Rerunning the job from fail point

agpt · Post by **agpt** » Tue May 25, 2010 4:37 am

Hi,

I have a job which aborts after processing 1000 records. The input file has total of 10,000 records. How do I make sure that when the job runs next time, it doesn't process the already successfully processed records and starts from 1001th reord?

ray.wurlod · Post by **ray.wurlod** » Tue May 25, 2010 5:06 am

Depends.

What does "processing" involve?

Are you keeping track of which records have been processed?

What is the source? How are you extracting rows from that source?

agpt · Post by **agpt** » Tue May 25, 2010 8:51 am

Source is a db2 table.

Processing involves some simple transformations.

No, I am not keeping track of how many records have been processed and I don't know even how can this be done. So just wanted to know is there any way in data stage where in it can identify the last successfully processed record and in case of restart, can start from the first failed record?

Would check point serve this purpose? According to my understanding checkpoint can restart the whole failed job but not sure how to put it in at job record level

ray.wurlod · Post by **ray.wurlod** » Tue May 25, 2010 5:20 pm

YOU have to put it in. This does not happen out of the box.

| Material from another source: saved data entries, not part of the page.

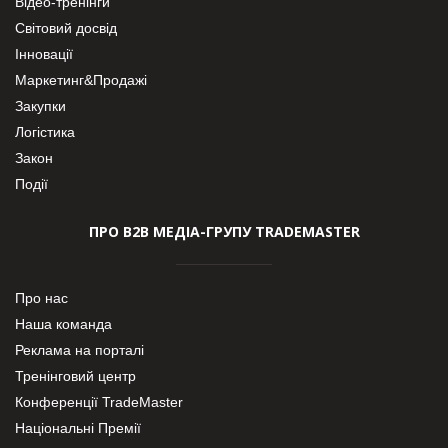
Відео-тренінги
Світовий досвід
Інновації
Маркетинг&Продажі
Закупки
Логістика
Закон
Події
ПРО В2В МЕДІА-ГРУПУ TRADEMASTER
Про нас
Наша команда
Реклама на порталі
Тренінговий центр
Конференції TradeMaster
Національні Премії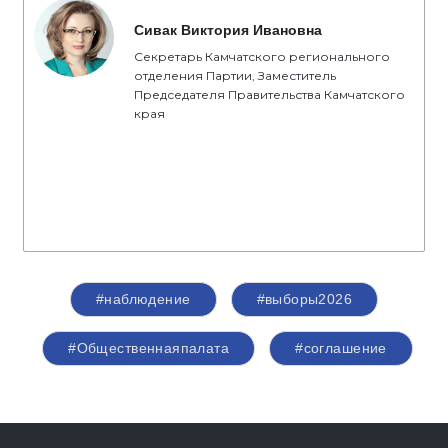
Сивак Виктория Ивановна
Секретарь Камчатского регионального
отделения Партии, Заместитель
Председателя Правительства Камчатского
края
#наблюдение
#выборы2026
#Общественнаяпалата
#соглашение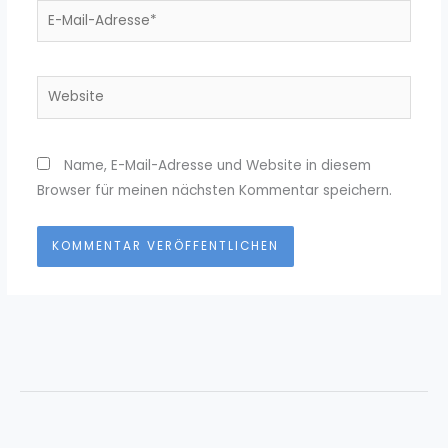
E-
Mail-
Adresse*
Website
Name, E-Mail-Adresse und Website in diesem
Browser für meinen nächsten Kommentar speichern.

chulett · Post by **chulett** » Tue May 25, 2010 8:20 pm

And no, the Sequence job level checkpointing is at that level, the job level. Record level 'checkpointing' you have to build in, as noted.

agpt · Post by **agpt** » Tue May 25, 2010 11:40 pm

thanks Ray and Craig. Please give me some more hint like how can I do it....

gaurav_shukla · Post by **gaurav_shukla** » Wed May 26, 2010 12:15 am

This is what i have done whn i faced situation like you...

I have put in a lookup to same table (in my case it was table) where i check whether my already loaded 1000 rows are present if yes...leave it as it is and pass rest 9000 rows to reject link for rest of processing..

Not sure about if you using Seq. file or dataset..

This would add extra processing..but in case of table load ..it avoid abort due to duplicates...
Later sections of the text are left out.